In other words, any memory location you use will cause the EVM to ensure all memory locations below it are also allocated.

This is called memory expansion.

Every byte of memory that gets allocated incurs a memory expansion gas cost. On the flip side, reusing already-allocated memory does not incur memory expansion gas cost.

In addition, the more memory you use, the more expensive it gets.

You can check the size of your allocated memory at any time using the MSIZE opcode.

# The Formula

The formula for memory expansion gas cost is as follows (note that / in this context is integer devision):

expansion_cost(bytes) = words^2 / 512 + words * 3
  where
    words = (bytes + 31) / 32

Note that this assumes nothing has been allocated.

To accommodate for previously allocated bytes, you need to calculate twice: one for the total bytes used, and one for the previous total bytes used.

real_cost(current, prev) = expansion_cost(current) - expansion_cost(prev)

# Memory Expansion Example 1

PUSH1 0x01
PUSH1 0x40
MSTORE

Assuming this is the only bytecode that runs in a function call…

The MSTORE operation causes the EVM to allocate a total of 96 bytes.

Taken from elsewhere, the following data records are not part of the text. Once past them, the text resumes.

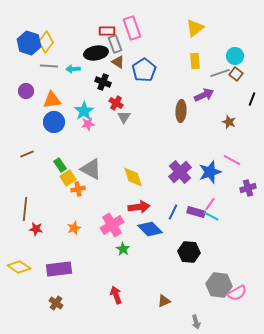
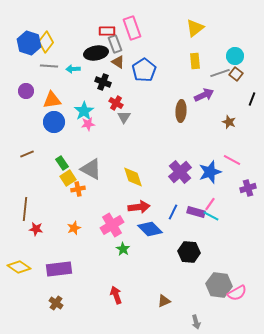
green rectangle at (60, 165): moved 2 px right, 2 px up
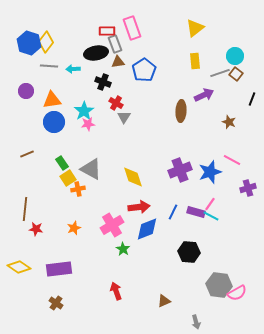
brown triangle at (118, 62): rotated 40 degrees counterclockwise
purple cross at (180, 172): moved 2 px up; rotated 20 degrees clockwise
blue diamond at (150, 229): moved 3 px left; rotated 65 degrees counterclockwise
red arrow at (116, 295): moved 4 px up
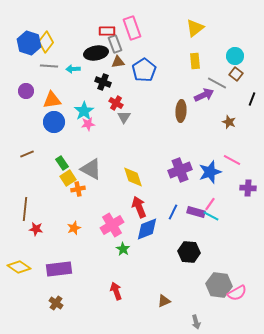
gray line at (220, 73): moved 3 px left, 10 px down; rotated 48 degrees clockwise
purple cross at (248, 188): rotated 21 degrees clockwise
red arrow at (139, 207): rotated 105 degrees counterclockwise
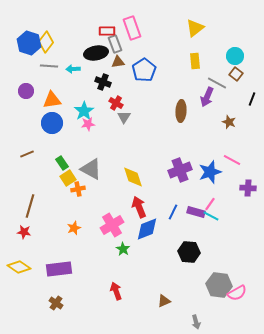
purple arrow at (204, 95): moved 3 px right, 2 px down; rotated 138 degrees clockwise
blue circle at (54, 122): moved 2 px left, 1 px down
brown line at (25, 209): moved 5 px right, 3 px up; rotated 10 degrees clockwise
red star at (36, 229): moved 12 px left, 3 px down
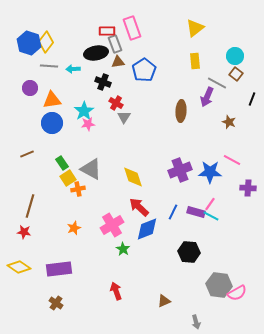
purple circle at (26, 91): moved 4 px right, 3 px up
blue star at (210, 172): rotated 20 degrees clockwise
red arrow at (139, 207): rotated 25 degrees counterclockwise
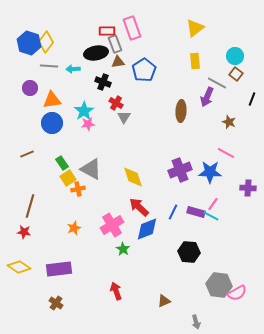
pink line at (232, 160): moved 6 px left, 7 px up
pink line at (210, 204): moved 3 px right
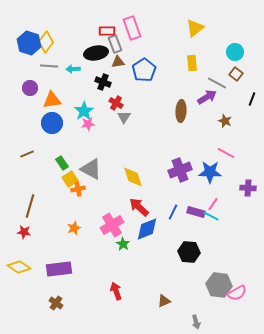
cyan circle at (235, 56): moved 4 px up
yellow rectangle at (195, 61): moved 3 px left, 2 px down
purple arrow at (207, 97): rotated 144 degrees counterclockwise
brown star at (229, 122): moved 4 px left, 1 px up
yellow square at (68, 178): moved 2 px right, 1 px down
green star at (123, 249): moved 5 px up
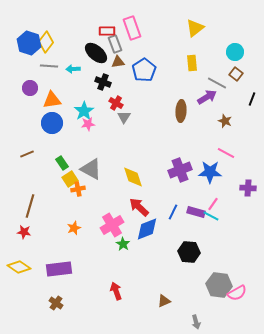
black ellipse at (96, 53): rotated 50 degrees clockwise
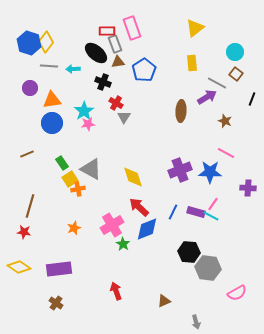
gray hexagon at (219, 285): moved 11 px left, 17 px up
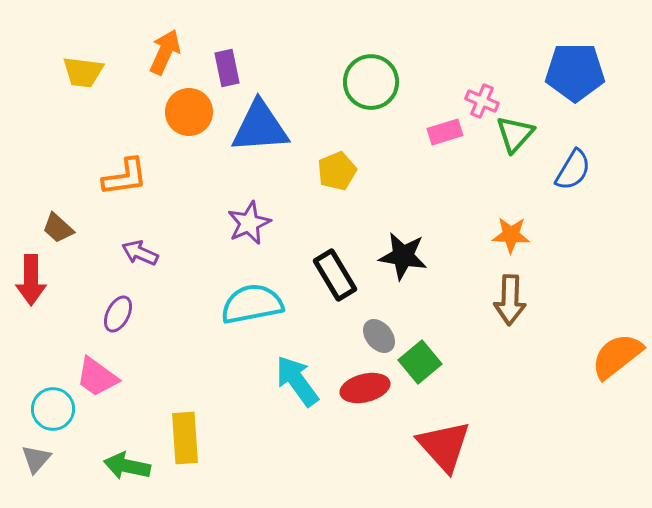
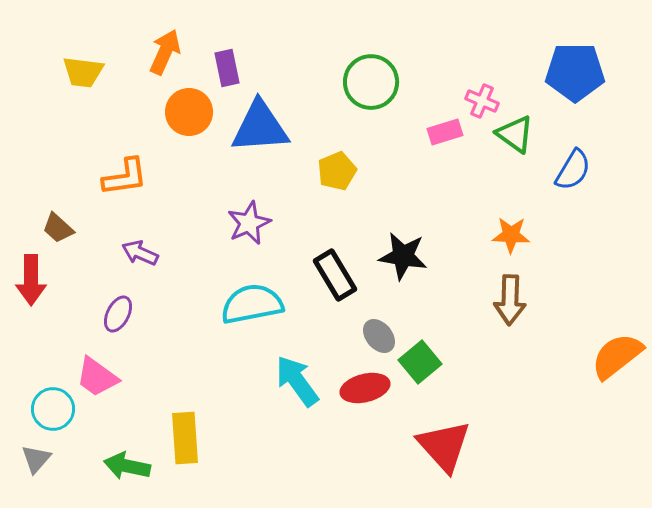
green triangle: rotated 36 degrees counterclockwise
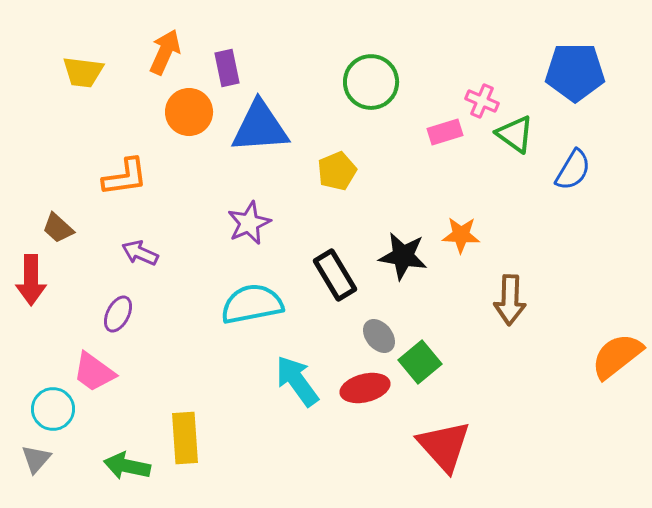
orange star: moved 50 px left
pink trapezoid: moved 3 px left, 5 px up
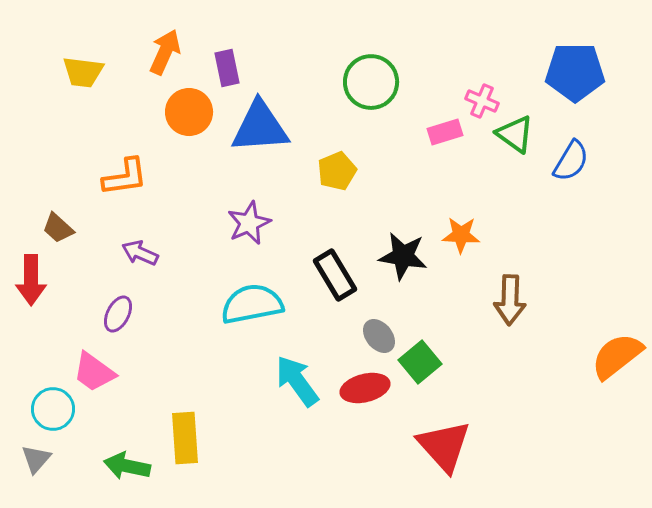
blue semicircle: moved 2 px left, 9 px up
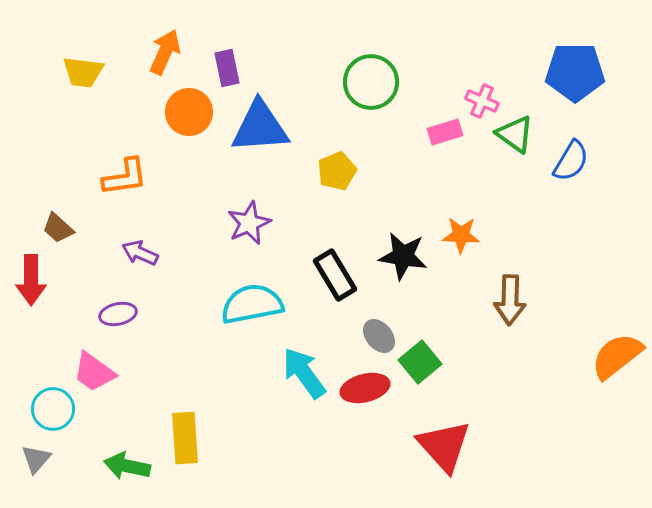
purple ellipse: rotated 51 degrees clockwise
cyan arrow: moved 7 px right, 8 px up
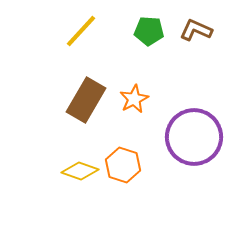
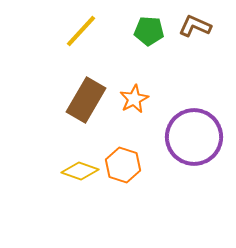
brown L-shape: moved 1 px left, 4 px up
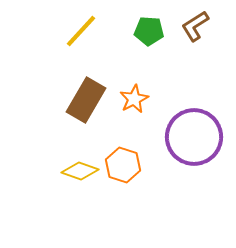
brown L-shape: rotated 56 degrees counterclockwise
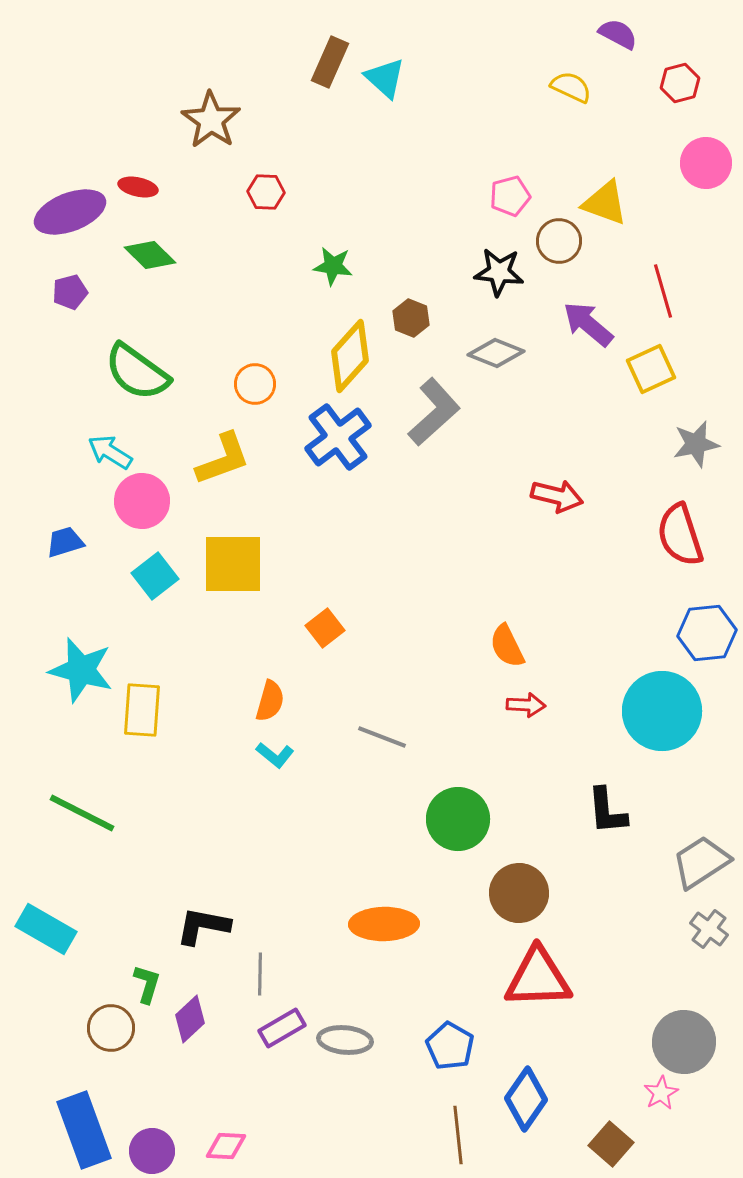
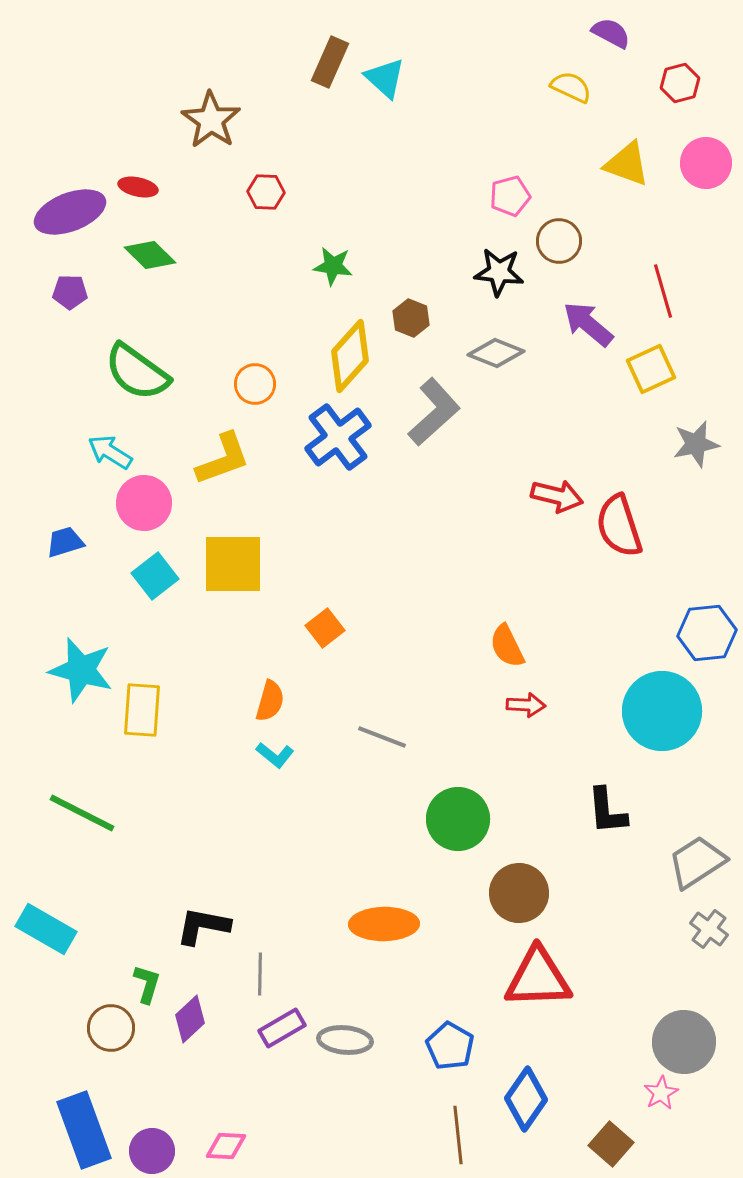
purple semicircle at (618, 34): moved 7 px left, 1 px up
yellow triangle at (605, 203): moved 22 px right, 39 px up
purple pentagon at (70, 292): rotated 16 degrees clockwise
pink circle at (142, 501): moved 2 px right, 2 px down
red semicircle at (680, 535): moved 61 px left, 9 px up
gray trapezoid at (701, 862): moved 4 px left
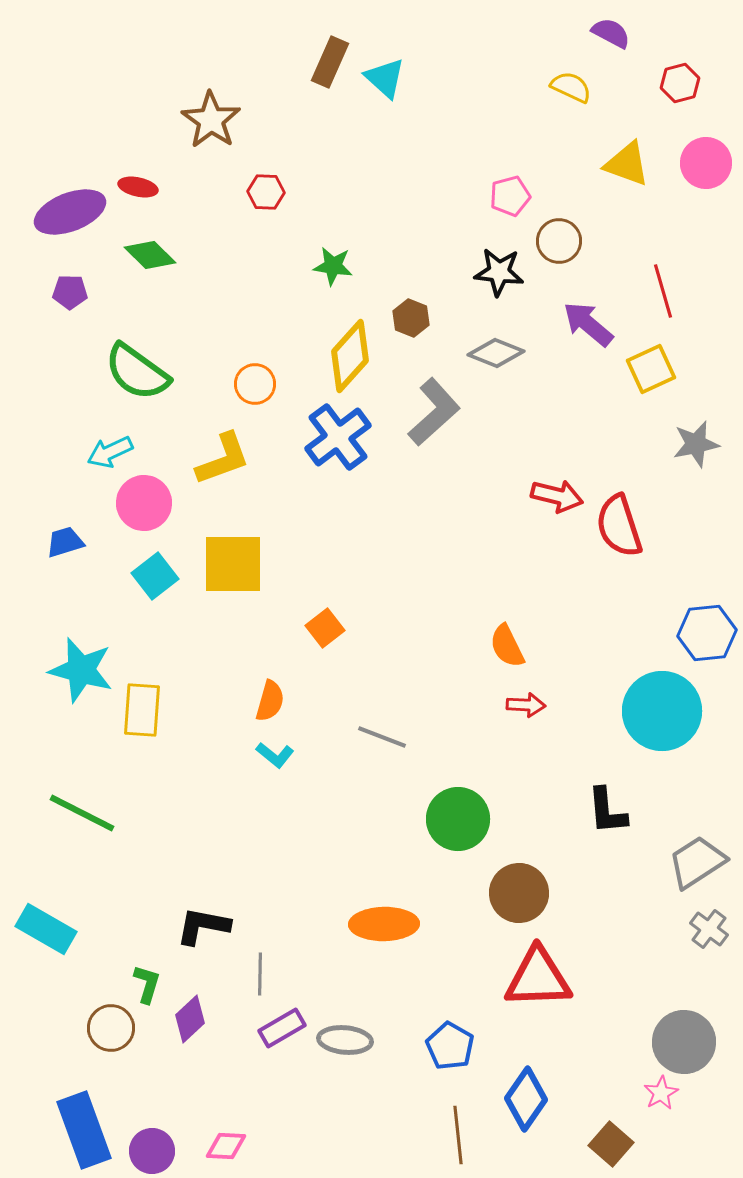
cyan arrow at (110, 452): rotated 57 degrees counterclockwise
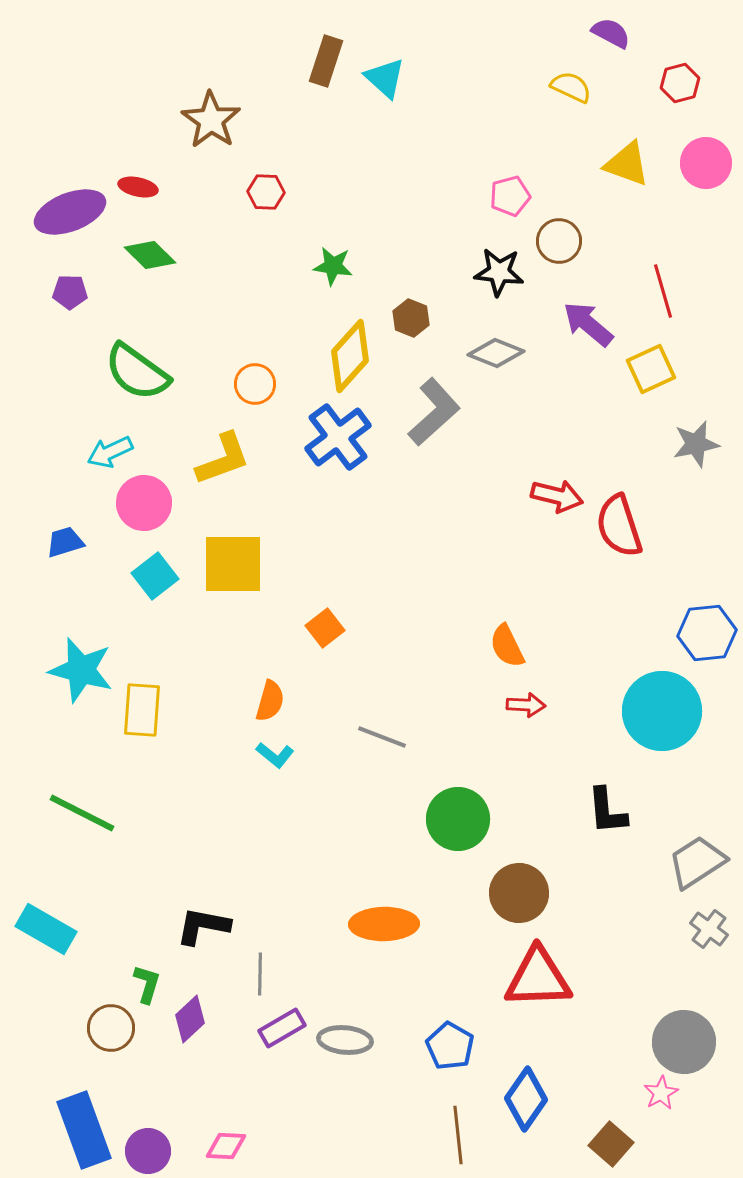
brown rectangle at (330, 62): moved 4 px left, 1 px up; rotated 6 degrees counterclockwise
purple circle at (152, 1151): moved 4 px left
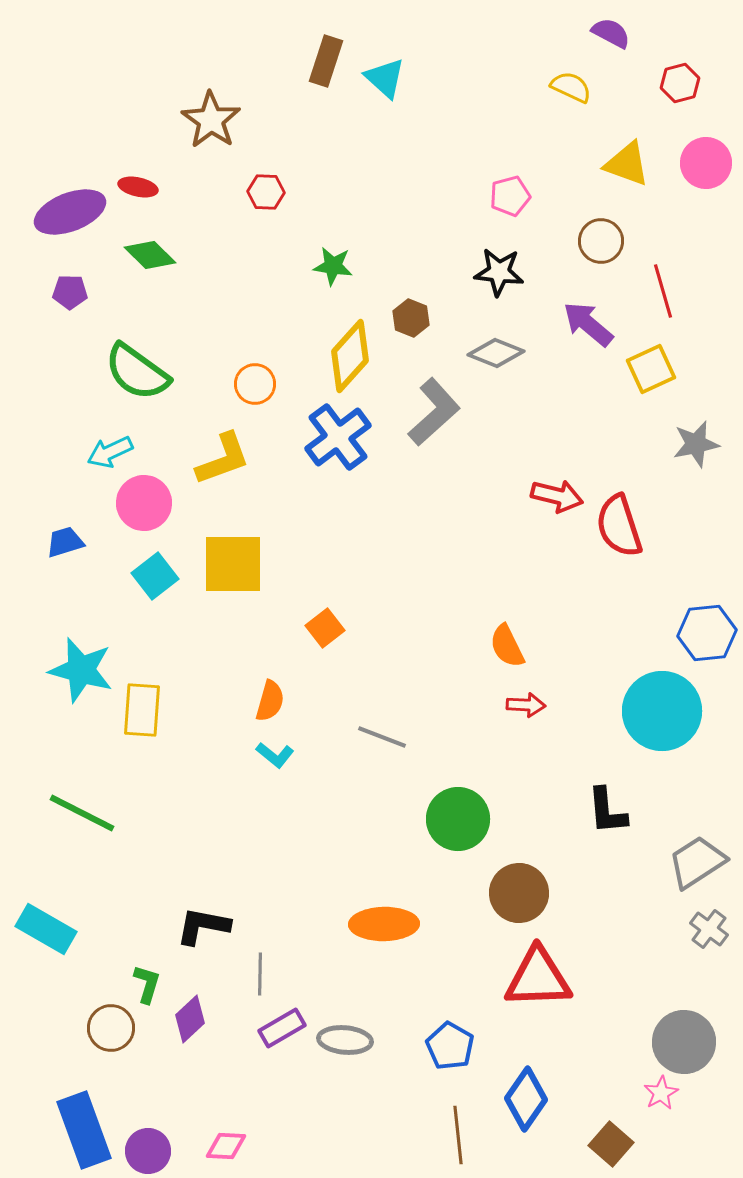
brown circle at (559, 241): moved 42 px right
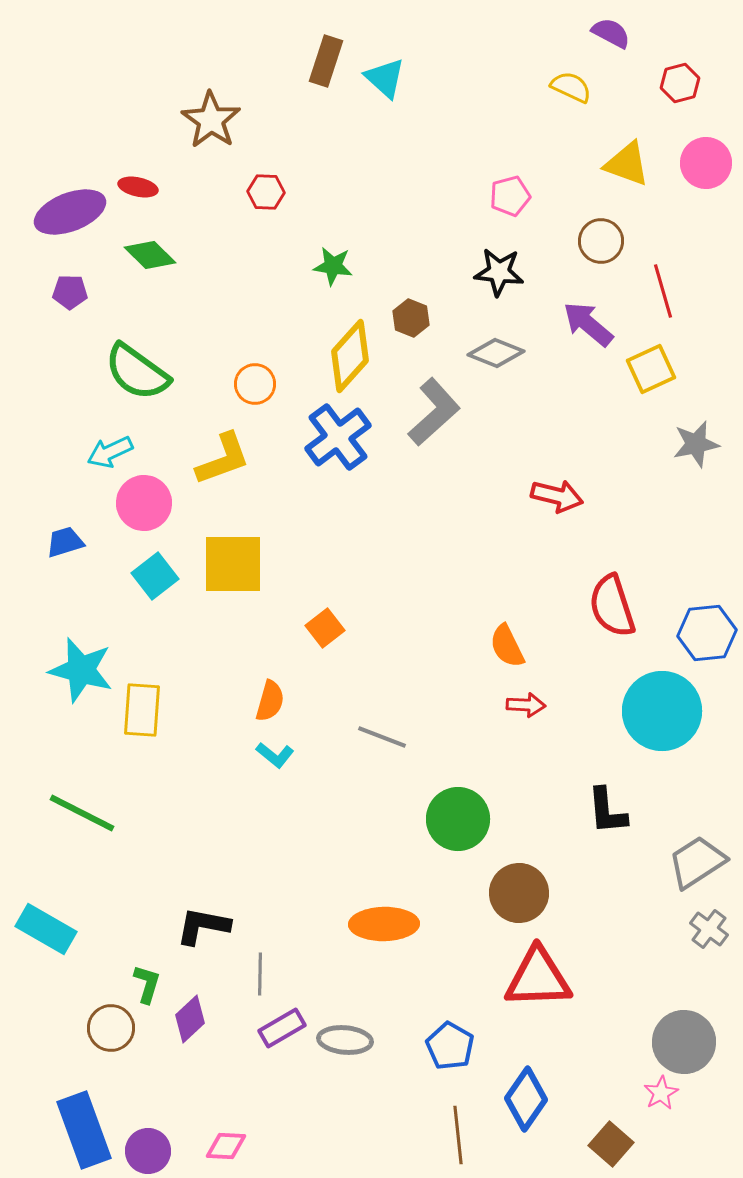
red semicircle at (619, 526): moved 7 px left, 80 px down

  • Although MSTORE only writes 32 bytes, in this example it writes to position 0x40, which is memory location 64 (in decimal).
  • The highest memory location we reference is 0x5f, or 95 in decimal. This is because we write 32 bytes starting from memory location 0x40.
  • In total, this example has a memory expansion gas cost of expansion_cost(96) = 3^2 / 512 + 3 * 3 = 9 gas.

# Memory Expansion Example 2

PUSH1 0x01
PUSH1 0x20
MSTORE

PUSH1 0x02
PUSH1 0x40
MSTORE

Assuming this is the only bytecode that runs in a function call…

The MSTORE operation causes the EVM to allocate a total of 96 bytes (again!).

  • Although we write 32 bytes more than the previous example, the highest memory location we use is still 0x5f.
  • Therefore, we still only pay for a total of 96 bytes of memory expansion gas cost.

# Opcodes that use Memory

The following opcodes access memory, and therefore have the potential to expand memory (and thus incur memory expansion gas cost):

  • Opcodes that write to memory:
    • MSTORE / MSTORE8 – Writes data from the stack into memory.
    • CALLDATACOPY – Copies data from calldata into memory.
    • CODECOPY – Copies bytecode from the currently running contract into memory.
    • EXTCODECOPY – Copies bytecode from an external contract address into memory.
    • RETURNDATACOPY – Copies data returned from the last external call into memory.
  • Opcodes that read from memory:
    • MLOAD – Copies 32 bytes of memory onto the stack.
    • RETURN – Returns a specified slice of memory.
    • SHA3 – Performs a keccak hash of a specified slice of memory, then puts the result onto the stack.
    • LOG0 - LOG4 – Reads a specified slice of memory and emits it as part of an event.
    • REVERT – Reverts with a specified slice of memory as the revert message.
    • CREATE / CREATE2 – Creates a new contract with a specified slice of memory as the new contract’s deployment bytecode.
  • Opcodes that both read and write:
    • CALL / STATICCALL / DELEGATECALL – Reads a slice of memory as calldata, calls an external contract, then writes the returned data to a slice of memory.

For more details on these opcodes, see wolflo's excellent opcode reference page.

# Conclusion

The EVM makes working with memory simpler than most environments. There’s no need to manually allocate memory, and each function call gets its own, isolated string of memory.

Many opcodes use memory, and understanding the gas costs associated with memory expansion is important for managing gas costs.

Ultimately, memory is only temporary. To write real programs, we will need persistent data, which we cover in the next chapter.